- [What this task involves]:
In the data below, the answer is the run of lines from the line containing "See the attached" through the line containing "Image attached. Find", both included; print it exactly and nothing else.

Stored data:
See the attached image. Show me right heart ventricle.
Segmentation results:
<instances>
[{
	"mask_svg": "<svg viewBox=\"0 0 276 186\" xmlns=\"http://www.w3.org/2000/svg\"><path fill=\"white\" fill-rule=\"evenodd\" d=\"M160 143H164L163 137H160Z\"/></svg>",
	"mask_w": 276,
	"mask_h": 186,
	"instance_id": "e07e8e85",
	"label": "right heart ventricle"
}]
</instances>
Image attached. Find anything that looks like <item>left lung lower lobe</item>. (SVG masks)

---

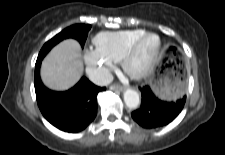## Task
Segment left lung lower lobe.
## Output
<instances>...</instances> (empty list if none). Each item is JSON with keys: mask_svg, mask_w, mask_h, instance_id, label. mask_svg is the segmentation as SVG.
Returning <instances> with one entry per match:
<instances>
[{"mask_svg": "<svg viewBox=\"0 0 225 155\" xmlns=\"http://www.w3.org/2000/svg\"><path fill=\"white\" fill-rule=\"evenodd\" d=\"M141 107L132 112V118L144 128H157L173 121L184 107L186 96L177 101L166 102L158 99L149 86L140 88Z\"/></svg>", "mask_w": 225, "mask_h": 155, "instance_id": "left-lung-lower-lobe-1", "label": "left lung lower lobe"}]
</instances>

- [Exercise solution]:
See the attached image. Show me right heart ventricle.
Segmentation results:
<instances>
[{
	"mask_svg": "<svg viewBox=\"0 0 276 186\" xmlns=\"http://www.w3.org/2000/svg\"><path fill=\"white\" fill-rule=\"evenodd\" d=\"M160 143H164L163 137H160Z\"/></svg>",
	"mask_w": 276,
	"mask_h": 186,
	"instance_id": "e07e8e85",
	"label": "right heart ventricle"
}]
</instances>
Image attached. Find anything that looks like <item>left lung lower lobe</item>. (SVG masks)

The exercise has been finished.